Set in Sydney’s working-class suburbs, No More Boats tells of a family whose lives collide with a refugee crisis known as the Tampa Affair, when over 400 hundred refugees were left stranded fifteen miles off the Australian coast. Manipulated by the media and made vulnerable by his feelings of irrelevance, Italian immigrant and working-class family man Antonio commits an act that puts him dead in the centre of a heated immigrant debate.

Salt On My Skin by Benoite Groult
(9781642860092, World Editions, p/b, £11.99)

This sizzling international bestseller is now available in English for the first time in 25 years.

Benoite Groult’s most pioneering and best-loved work follows the passionate relationship between a pair of mismatched lovers – a Parisian intellectual and a Breton fisherman – brought together by lust. Through love-letters and exotic encounters around the world, their life-long affair evolves, liberating them from the restrictions and disappointments of everyday life.

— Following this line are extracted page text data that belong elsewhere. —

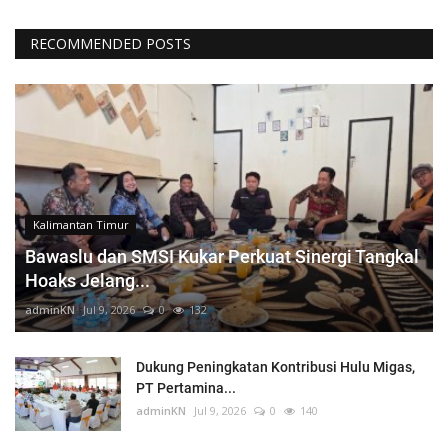
RECOMMENDED POSTS
Kalimantan Timur
Bawaslu dan SMSI Kukar Perkuat Sinergi Tangkal
Hoaks Jelang...
adminKN
Jul 9, 2026
0
132
Dukung Peningkatan Kontribusi Hulu Migas,
PT Pertamina...
adminKN
Jul 9, 2026
0
140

Woman of the Ashes by Mia Couto
(9781642860399, World Editions, p/b, £11.99)

In this vivid and enchanting novel, Mia Couto masterfully interweaves history with folklore.

At the turn of the nineteenth century, the Gaza province of Mozambique is drowning in a torrent of war. Fifteen-year-old Imani struggles with her cultural identity as she is torn between her VaChopi roots and the occupying Portuguese. Her life becomes further fractured as her family is broken apart amid the conflict. Meanwhile, Germano, a sergeant wrestling with guilt and grandeur, attempts to subdue one of the last African kingdoms, but falls in love with Imani and loses himself to an infectious madness.